The case reported results very interesting as uncommon location of meningioma because its prevail in supratentorial space. Another interesting situation was the possibility to solve hydrocephalus and the excision of the tumor in the same surgical time; generally is necessary to put a CSF shunt before. Total removal was possible in one surgical time despite of the size of the tumor and it was necessary to avoid that the tumor appears again considering its benign nature. The evolution was good without any complication. In spite of advances in neuroradiology and microsurgery, these tumors represent a challenge for the neurosurgeon, due to, in some cases, large tumor size and extension of critical areas.

References

  1. Garcia NE, Sola RG : Surgical and clinical aspects of meningiomas of the skull base. Meningiomas of posterior fossa. Neurology 2002, 34: 714 – 723.

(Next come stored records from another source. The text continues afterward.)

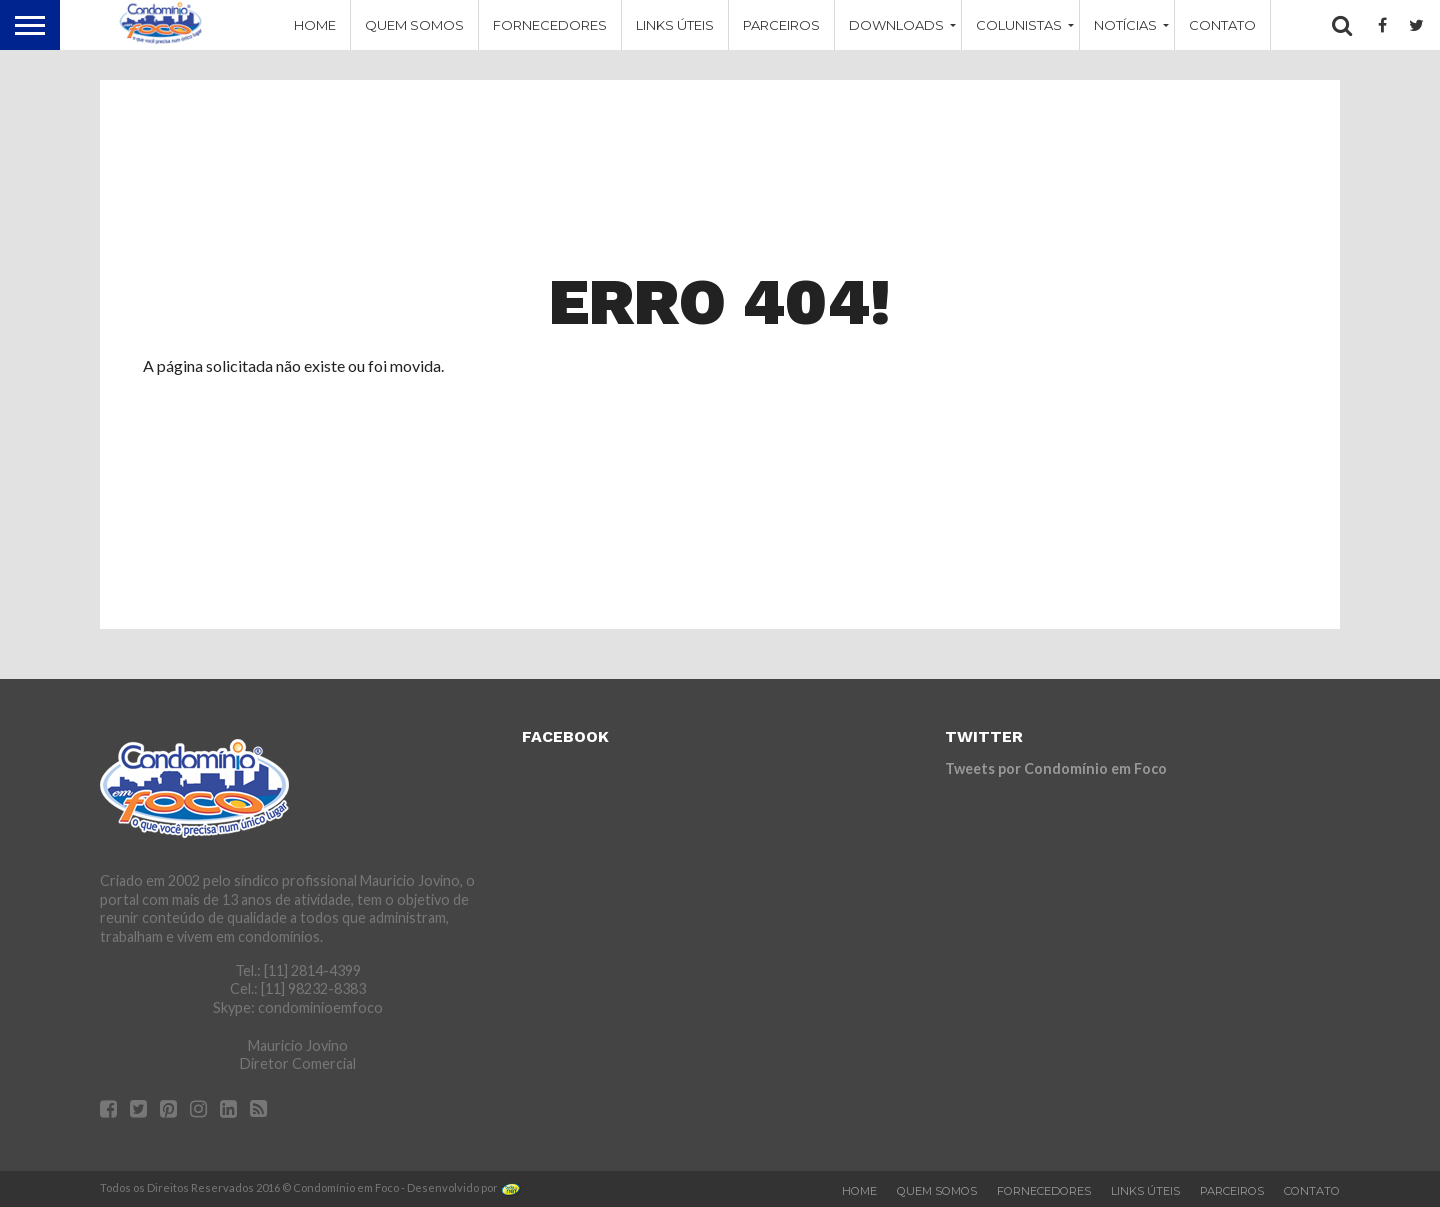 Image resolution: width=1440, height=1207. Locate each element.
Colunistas (1019, 25)
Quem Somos (414, 25)
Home (315, 25)
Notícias (1125, 25)
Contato (1222, 25)
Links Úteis (675, 25)
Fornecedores (550, 25)
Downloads (896, 25)
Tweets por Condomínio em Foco (1056, 768)
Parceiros (781, 25) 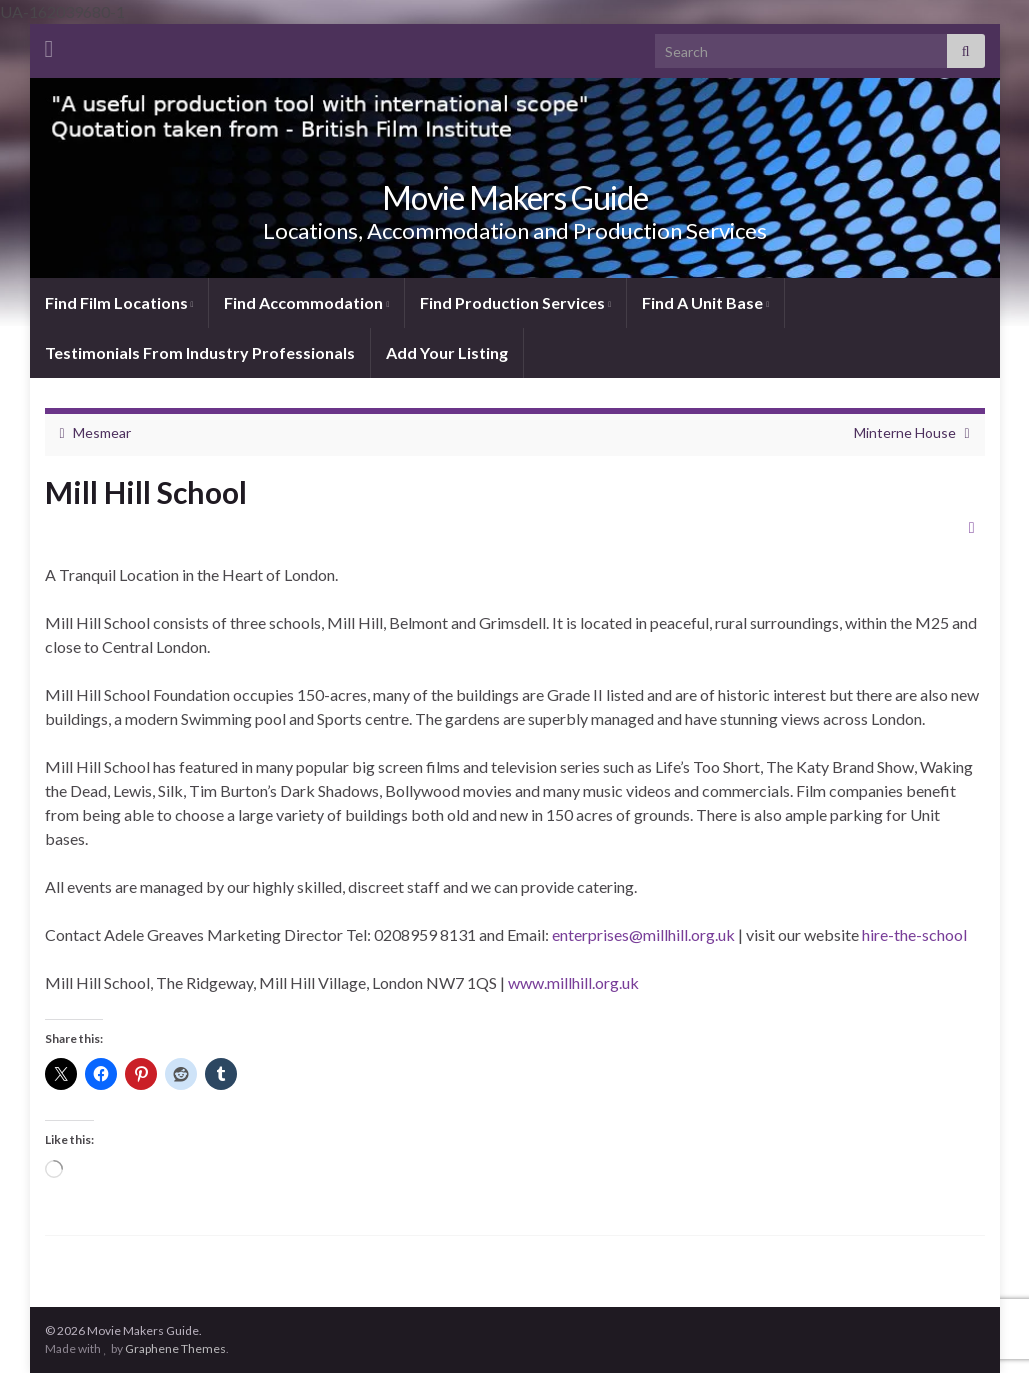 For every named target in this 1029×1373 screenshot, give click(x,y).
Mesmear (102, 432)
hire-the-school (914, 934)
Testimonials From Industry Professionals (200, 352)
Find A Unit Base (705, 302)
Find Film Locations (119, 302)
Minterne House (905, 432)
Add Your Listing (447, 352)
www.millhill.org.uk (573, 982)
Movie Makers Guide (515, 197)
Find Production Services (515, 302)
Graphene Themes (175, 1348)
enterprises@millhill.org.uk (643, 934)
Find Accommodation (306, 302) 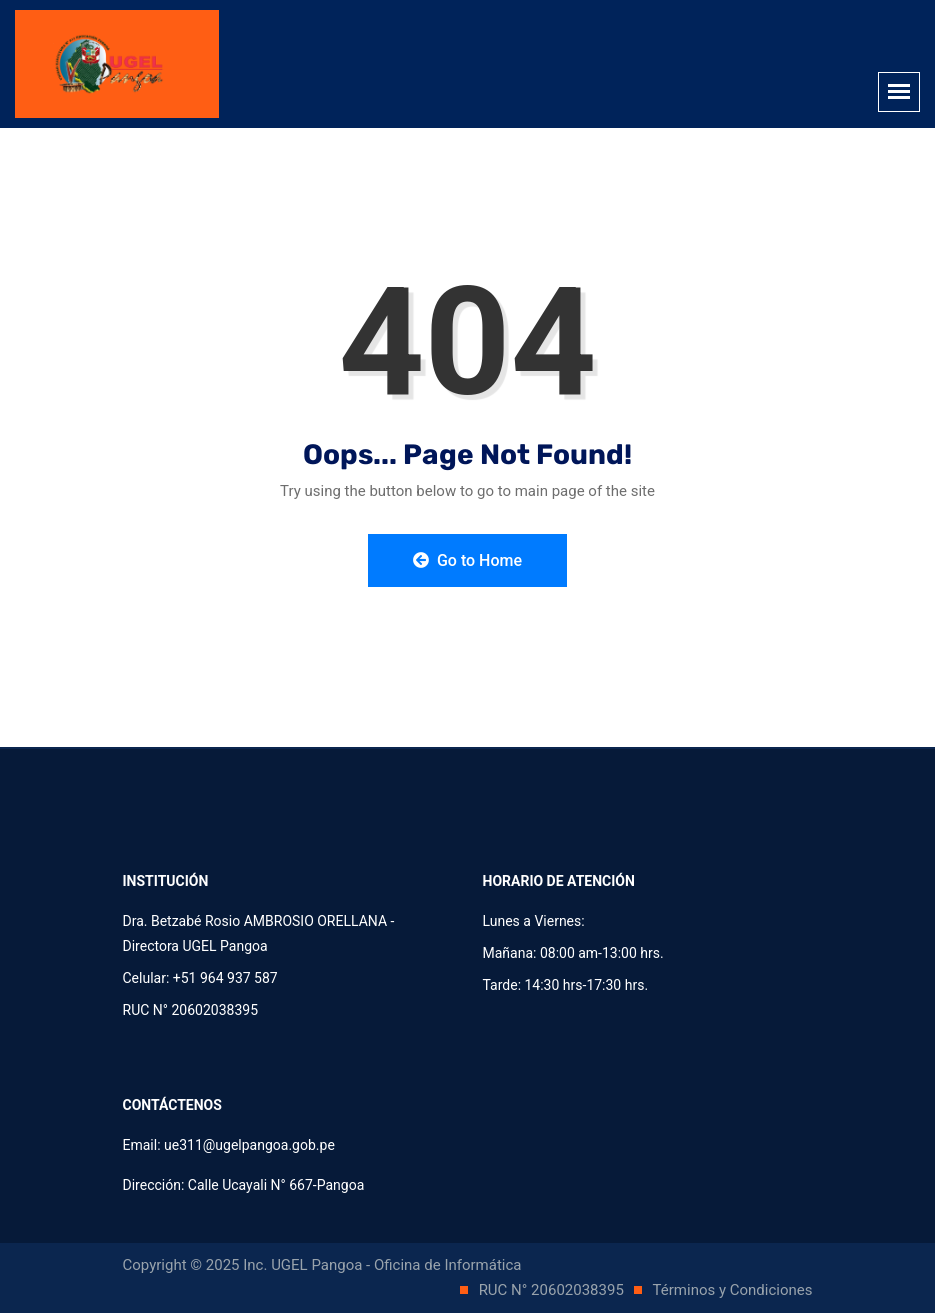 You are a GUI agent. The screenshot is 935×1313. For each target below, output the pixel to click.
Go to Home (467, 560)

  2. Hostalot C, Carrasco A, Bilbao G, Pomposo I, Garibi J.M : Meningiomas of the cerebellum tentorium. Casuistry reviewing . Neurosurgery (Asturia). 2004 Abril 15,( 2 ): 119 – 117.
  3. Sales LJ, Botella A. Meningiomas. Neurosurgery service of Alicante General University Hospital. 07 -12 -2006.
  4. Garcia NE, Sola RG. Maningiomas of the middle Fossa. Neurology 2002; 34 : 627 –637.
  5. De La Lama A, Lobato R D, Gomez P A, et al : Tentorial meningiomas ; review of 14 operated cases. Neurosurgery 2001; 12: 133 – 142.
  6. Bret P, Guyotat J, Madarassy E, et al : Tentorial Meningiomas . Report of 27 cases. Acta Neurochir ( Wien) 2000; 142 : 513 – 526.
  7. Gonzalez F, Gorina N, Delgado M, Novo R L, Chaveco D : Meningiomas, study of 5 years. Saturnino Lora Province Hospital. Santiago de Cuba. 2006.
  8. Mendoza A, Cabale M, Fernández M E : Anatomopatológycal behavior of the brain tumors at “Lucia Iñiguez” Hospital. 2003.
  9. Asari S, Maeshiro T, Tomita S, et al : Meningiomas arising from the falcotentorial junction. Clinical features, neuroimaging studies and surgical treatment. J Neurosurg. 1995; 82: 726 – 728.
  10. Alesio T, Enrique Aguiar P, Ramina R, Escoe K, Alesio J : Surgical approach to petroclivals meningiomas: indications, complications and outcome. Chile Neurosurgery Journ. 2006; 26: 13 – 17.